Mondays are no longer Mundane!
So, here we are! After all our talks about Novelty in the last Eloquence session, I hope we all can appreciate novelty around us -
1) The PGP Office finding out a 'Novel' way of excruciating pain on us, the poor souls, by 2 back-to-back FRA quizes.
2) With the HR Questionnaire deadlines approaching, our answers for strengths and weaknesses are full of qualities that never existed before - truly 'Novel'.
3) The recent dorm naming in a few dorms gave us 'Novel' revelations on the most-sought-after tuchchas and tuchchis on campus. (Get going, fellas!)
4) 'Novel' propositions being put by the SAC and CR contenders... (Well, ya, we give it to you - All novelty doesn't translate into actions. Experience has taught us that.)
5) Suddenly, you can see tuchcha(i)s working on their projects and assignments in the library after a complete month and a half of complete idleness. Novelty, who doesn't say?
It's not only IIMA that gives us umpteen examples of Novelty. Lets have a quick sneak peek at what the rest of the world has been up to in its 'Novelty' endeavour.
Introducing The Ig Nobel Awards -
The Ig Nobel Prizes are an American parody of the Nobel Prizes and are given each year in early October for ten unusual or trivial achievements in scientific research. The stated aim of the prizes is to "honor achievements that first make people laugh, and then make them think." The awards are sometimes veiled criticism (or gentle satire). Organized by the scientific humor magazine Annals of Improbable Research (AIR), they are presented by a group that includes Nobel Laureates at a ceremony at Harvard University's Sanders Theater, and they are followed by a set of public lectures by the winners at MIT.
And our awardees include the likes of -
- Biology – Robert Klark Graham, selector of seeds and prophet of propagation, for his pioneering development of the Repository for Germinal Choice, a sperm bank that accepts donations only from Nobellians and Olympians.
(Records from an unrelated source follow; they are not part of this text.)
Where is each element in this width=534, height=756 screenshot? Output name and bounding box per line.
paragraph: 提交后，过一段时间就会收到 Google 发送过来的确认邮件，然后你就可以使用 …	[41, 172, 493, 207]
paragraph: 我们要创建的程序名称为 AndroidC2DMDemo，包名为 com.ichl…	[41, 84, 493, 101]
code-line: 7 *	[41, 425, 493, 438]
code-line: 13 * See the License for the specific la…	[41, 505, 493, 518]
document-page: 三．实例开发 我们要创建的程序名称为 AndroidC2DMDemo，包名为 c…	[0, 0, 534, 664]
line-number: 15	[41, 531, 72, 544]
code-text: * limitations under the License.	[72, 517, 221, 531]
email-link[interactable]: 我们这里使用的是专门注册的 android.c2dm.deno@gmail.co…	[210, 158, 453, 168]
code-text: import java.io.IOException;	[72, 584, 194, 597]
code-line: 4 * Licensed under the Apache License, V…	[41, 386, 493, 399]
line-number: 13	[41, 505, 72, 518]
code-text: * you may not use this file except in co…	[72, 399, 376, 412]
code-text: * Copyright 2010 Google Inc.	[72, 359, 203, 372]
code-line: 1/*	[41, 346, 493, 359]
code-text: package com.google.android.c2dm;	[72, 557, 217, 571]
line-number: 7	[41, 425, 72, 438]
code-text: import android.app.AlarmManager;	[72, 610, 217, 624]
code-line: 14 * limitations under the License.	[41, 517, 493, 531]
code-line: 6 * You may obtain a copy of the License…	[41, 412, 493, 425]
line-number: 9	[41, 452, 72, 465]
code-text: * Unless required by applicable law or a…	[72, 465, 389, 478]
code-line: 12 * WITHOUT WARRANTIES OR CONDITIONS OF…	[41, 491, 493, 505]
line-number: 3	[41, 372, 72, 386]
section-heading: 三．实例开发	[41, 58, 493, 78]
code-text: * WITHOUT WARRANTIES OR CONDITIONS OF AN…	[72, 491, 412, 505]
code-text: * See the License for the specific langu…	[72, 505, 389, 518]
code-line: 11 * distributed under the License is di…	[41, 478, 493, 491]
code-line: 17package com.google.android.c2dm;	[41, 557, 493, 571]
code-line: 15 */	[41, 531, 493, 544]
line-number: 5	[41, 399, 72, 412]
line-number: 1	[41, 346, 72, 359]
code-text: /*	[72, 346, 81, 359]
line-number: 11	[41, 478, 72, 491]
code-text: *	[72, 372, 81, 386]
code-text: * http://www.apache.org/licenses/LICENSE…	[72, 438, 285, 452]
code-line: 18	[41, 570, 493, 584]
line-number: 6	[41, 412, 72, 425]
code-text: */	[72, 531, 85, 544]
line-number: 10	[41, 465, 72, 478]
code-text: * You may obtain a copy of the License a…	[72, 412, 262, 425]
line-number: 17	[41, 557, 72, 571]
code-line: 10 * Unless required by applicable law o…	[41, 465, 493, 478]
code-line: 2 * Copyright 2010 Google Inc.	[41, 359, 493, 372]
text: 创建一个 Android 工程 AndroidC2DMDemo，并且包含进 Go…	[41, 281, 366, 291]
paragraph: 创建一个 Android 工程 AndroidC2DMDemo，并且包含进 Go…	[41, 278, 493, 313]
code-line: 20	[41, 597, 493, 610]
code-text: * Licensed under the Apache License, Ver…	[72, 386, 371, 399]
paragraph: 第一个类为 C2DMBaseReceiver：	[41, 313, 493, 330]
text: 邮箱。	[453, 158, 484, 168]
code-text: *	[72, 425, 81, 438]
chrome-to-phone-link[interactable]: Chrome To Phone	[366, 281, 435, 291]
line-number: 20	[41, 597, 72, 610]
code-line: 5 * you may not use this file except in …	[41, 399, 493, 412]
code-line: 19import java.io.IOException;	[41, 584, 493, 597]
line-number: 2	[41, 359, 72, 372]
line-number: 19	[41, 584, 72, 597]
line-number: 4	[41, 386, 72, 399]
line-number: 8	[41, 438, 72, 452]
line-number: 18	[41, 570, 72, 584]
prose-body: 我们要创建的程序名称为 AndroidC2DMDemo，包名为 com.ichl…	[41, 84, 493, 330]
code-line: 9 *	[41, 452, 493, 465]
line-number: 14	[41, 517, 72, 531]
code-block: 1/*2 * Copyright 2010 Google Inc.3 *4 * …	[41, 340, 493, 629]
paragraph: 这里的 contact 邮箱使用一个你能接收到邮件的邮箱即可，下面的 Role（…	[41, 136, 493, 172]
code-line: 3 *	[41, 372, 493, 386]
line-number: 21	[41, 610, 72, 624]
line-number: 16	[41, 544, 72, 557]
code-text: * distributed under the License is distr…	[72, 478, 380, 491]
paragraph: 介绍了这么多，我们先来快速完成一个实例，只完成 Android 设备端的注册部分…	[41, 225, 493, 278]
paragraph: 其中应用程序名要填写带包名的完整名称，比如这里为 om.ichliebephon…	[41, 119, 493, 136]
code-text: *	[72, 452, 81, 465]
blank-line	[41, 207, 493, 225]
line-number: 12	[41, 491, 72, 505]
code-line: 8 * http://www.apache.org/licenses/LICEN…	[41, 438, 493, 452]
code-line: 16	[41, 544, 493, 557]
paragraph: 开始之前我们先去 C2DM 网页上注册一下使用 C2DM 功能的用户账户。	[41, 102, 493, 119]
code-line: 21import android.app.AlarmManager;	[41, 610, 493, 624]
- Chemistry – Jacques Benveniste, prolific proselytizer and dedicated correspondent of Nature, for his persistent "discovery" that water, H2O, is an intelligent liquid, and for demonstrating to his satisfaction that water is able to remember events long after all traces of those events have vanished
- Economics – Michael Milken, titan of Wall Street and father of the junk bond, to whom the world is indebted.
- Education – J. Danforth Quayle, consumer of time and occupier of space (as well as the U.S. Vice President from 1989–93), for demonstrating, better than anyone else, the need for science education.
- Literature – Erich von Däniken, visionary raconteur and author of Chariots of the Gods?, for explaining how human civilization was influenced by ancient astronauts from outer space.
- Medicine – Alan Kligerman, deviser of digestive deliverance, vanquisher of vapor, and inventor of Beano, for his pioneering work with anti-gas liquids that prevent bloat, gassiness, discomfort and embarrassment.
- Peace – Edward Teller, father of the hydrogen bomb and first champion of the Star Wars weapons system, for his lifelong efforts to change the meaning of peace as we know it.
Check out the best 10 entries at - Top 10 Ig Nobel Prize Winners
And then the Na-real Awards, being presented by none other than our very own SRK and SAK in Filmfare 2008:
OK folks, serious stuff....Those inventions might not have got patents for them. Probably they didn't deserve them. Lets have a look at the inventions that did deserve patents - The 10 most ridiculous inventions ever patented
And now, time to test how much you have learnt - Please reply on this thread, explaining what the figure below depicts briefly. And you stand to be felicitated by our Eloquence Co-ord in a 'Novel' Manner.
Keep watching out for 'Novelty' in this world. There ain't no dearth of it.